From that very first night journey to Perak all those years ago, I continue to make many more drives all over Peninsular Malaysia. Most of these are after dark. I am and have been most comfortable driving long distances at night.

Tuesday 3 February 2009

Distant but close relatives

The title of today's post seems a bit like a paradox, but that's exactly how I can describe some relatives of mine who live in Sabak Bernam, Selangor.

Last Saturday, I attended the wedding reception of my third cousin at Kampung Sungai Air Tawar in Sabak Bernam. Since I was already in KL to help my brother-in-law move house (see earlier post), it was just a couple hours drive to get to the wedding. It was an extreme of sorts from my BIL's place to the groom's house.
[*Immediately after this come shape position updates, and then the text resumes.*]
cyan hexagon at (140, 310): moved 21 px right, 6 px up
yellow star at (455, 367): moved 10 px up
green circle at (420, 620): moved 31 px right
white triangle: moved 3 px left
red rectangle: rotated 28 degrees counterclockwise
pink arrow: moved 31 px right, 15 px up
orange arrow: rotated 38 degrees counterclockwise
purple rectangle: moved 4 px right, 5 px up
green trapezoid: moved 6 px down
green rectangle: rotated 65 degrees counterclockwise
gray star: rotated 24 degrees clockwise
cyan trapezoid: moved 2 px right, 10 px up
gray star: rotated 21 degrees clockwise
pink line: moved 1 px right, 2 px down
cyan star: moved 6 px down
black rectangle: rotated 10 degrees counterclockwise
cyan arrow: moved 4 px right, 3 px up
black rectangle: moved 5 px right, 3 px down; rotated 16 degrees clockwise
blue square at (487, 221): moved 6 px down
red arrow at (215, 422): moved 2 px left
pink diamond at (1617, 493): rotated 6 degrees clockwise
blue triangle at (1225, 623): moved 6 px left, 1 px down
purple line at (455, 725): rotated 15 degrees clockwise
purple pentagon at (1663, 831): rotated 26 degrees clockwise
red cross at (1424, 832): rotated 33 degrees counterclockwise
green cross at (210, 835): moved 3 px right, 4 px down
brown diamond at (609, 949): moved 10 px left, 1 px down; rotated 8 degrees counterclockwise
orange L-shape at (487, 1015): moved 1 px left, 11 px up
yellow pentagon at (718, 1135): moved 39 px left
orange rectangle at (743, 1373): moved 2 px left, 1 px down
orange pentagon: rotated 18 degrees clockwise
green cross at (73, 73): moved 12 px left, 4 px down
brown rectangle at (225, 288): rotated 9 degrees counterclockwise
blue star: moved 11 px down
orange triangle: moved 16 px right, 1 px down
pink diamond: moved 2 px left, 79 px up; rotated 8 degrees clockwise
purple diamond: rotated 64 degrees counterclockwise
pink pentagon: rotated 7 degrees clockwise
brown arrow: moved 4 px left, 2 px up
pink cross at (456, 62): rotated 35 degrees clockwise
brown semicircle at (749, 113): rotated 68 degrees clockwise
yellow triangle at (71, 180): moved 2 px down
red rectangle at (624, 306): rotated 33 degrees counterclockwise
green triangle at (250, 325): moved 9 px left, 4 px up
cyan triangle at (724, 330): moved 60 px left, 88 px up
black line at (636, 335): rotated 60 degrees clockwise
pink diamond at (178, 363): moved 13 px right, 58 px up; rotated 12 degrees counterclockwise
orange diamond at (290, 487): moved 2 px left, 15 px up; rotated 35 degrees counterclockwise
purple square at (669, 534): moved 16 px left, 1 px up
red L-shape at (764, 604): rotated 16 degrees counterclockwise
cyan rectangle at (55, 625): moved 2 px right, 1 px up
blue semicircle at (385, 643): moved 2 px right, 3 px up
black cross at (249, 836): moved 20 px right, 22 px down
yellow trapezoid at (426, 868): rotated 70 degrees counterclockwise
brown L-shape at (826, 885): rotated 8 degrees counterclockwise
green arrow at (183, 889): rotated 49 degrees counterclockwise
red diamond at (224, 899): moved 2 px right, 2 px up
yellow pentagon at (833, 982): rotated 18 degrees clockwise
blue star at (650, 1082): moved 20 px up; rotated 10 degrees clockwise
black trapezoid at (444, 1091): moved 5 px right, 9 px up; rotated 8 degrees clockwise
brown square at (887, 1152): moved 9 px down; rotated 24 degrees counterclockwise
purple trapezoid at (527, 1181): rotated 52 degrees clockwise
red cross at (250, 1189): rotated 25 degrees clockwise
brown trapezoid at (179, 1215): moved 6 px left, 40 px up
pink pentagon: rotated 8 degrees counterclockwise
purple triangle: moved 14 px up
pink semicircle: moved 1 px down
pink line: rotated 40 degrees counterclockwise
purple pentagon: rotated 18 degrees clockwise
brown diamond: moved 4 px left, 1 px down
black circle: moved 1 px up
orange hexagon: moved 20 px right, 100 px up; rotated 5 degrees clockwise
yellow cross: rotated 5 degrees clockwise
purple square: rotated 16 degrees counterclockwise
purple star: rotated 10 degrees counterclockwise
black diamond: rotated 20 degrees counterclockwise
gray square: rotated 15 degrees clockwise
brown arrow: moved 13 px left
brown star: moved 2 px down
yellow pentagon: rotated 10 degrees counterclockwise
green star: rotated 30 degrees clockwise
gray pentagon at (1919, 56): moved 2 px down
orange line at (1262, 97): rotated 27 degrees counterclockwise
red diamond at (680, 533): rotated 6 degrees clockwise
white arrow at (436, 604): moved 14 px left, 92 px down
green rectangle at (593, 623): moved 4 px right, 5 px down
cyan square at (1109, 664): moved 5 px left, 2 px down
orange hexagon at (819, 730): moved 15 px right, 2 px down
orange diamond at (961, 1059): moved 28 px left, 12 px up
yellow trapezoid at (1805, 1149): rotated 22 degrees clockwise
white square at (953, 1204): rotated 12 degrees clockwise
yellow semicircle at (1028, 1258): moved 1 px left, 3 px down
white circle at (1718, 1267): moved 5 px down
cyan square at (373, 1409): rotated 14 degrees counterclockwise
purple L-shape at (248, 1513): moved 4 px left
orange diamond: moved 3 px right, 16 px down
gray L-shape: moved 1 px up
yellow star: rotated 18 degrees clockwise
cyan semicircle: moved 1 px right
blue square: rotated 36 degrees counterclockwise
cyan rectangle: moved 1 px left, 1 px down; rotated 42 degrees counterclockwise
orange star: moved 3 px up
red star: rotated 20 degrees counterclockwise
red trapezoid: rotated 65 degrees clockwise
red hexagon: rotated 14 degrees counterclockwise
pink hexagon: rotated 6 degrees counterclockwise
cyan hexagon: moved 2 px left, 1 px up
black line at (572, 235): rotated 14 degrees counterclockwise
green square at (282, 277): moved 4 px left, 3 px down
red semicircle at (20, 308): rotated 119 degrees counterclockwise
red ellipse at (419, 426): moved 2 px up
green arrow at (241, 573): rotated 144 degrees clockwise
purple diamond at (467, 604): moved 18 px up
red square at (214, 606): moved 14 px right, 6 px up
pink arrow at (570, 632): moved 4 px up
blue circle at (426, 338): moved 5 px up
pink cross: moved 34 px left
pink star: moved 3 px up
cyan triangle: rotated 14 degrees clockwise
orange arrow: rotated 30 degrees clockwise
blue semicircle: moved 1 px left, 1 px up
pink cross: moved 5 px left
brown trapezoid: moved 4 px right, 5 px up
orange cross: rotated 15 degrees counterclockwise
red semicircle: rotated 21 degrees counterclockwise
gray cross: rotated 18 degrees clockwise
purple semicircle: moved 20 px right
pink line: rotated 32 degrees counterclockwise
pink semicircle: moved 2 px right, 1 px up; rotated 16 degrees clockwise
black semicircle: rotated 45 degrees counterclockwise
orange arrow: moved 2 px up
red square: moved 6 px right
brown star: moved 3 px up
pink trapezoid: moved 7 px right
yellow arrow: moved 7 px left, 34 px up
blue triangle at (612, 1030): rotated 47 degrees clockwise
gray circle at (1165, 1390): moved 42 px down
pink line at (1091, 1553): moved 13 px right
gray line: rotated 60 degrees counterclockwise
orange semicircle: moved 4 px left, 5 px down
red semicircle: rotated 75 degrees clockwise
From the swanky condo at Bukit Jalil to a simple wooden kampung house whose planks show obvious signs of age. Although they are not well-to-do, the groom's family received us with their customary warmth and kindness.

I consider the relationship between the groom and myself as distant because we are third cousins (in Malay we call it tiga pupu). My father and the groom's mother are second cousins because my father's birth mother is a cousin of the groom's mother's father. I hope I have not confused my readers by that description. Anyway, apart from the distant family ties, the physical distance between our homes also meant that we seldom get to meet. This however, does not mean that we are not close. Whenever there is a reason such as this (a wedding invitation), I make the effort to travel up to meet them.

Our arrival was greeted with warm hugs all around. Throughout the reception I can hear fair-skinned ladies talking excitedly in thick but familiar Banjar accent. The Banjarese are a minority Malay sub-ethnic group who originally hail from the Kalimantan region of Indonesia. In Malaysia, large groups of Banjar people can be found residing in Sungai Besar, Sabak Bernam and in the southern districts of Perak. In Johor state, the Banjarese are concentrated in Batu Pahat and Mersing.

My grandparents, both on my mother's and father's side are pure Banjar. Unfortunately, I cannot speak the language although I can understand it well enough. My childhood friends are from a mixed bag of races... Malay (mostly from Javanese and Bawean descent), Chinese (from the Hokkien and Teochew dialects), Tamils and even Eurasians. We converse in Malay and English. While growing up, my mother sometimes speaks to me in the Banjar language but I only reply to her in Malay. Those days, I didn't know anybody else who are from the Banjar sub-ethnic group.

In Sabak Bernam, I can hear the language spoken in its almost pure form. Some of the newly-introduced relatives started to talk to me in Banjar but I could only politely reply in Malay. Luckily, I knew enough of the language to understand what they were saying.

My wife always reminds me that it is a pity I'm losing part of my heritage by not being able to speak my grandparent's language. Well... what to do? I can try to re-learn the language but I don't think it will help much. It is more important for me to strengthen family ties with my distant relatives, no matter how far they may be.

The above pic is the new Ma'muniah Mosque at Simpang 5, Sungai Besar, Selangor. We stopped at this mosque on our way back from Sabak Bernam to Johor Bahru.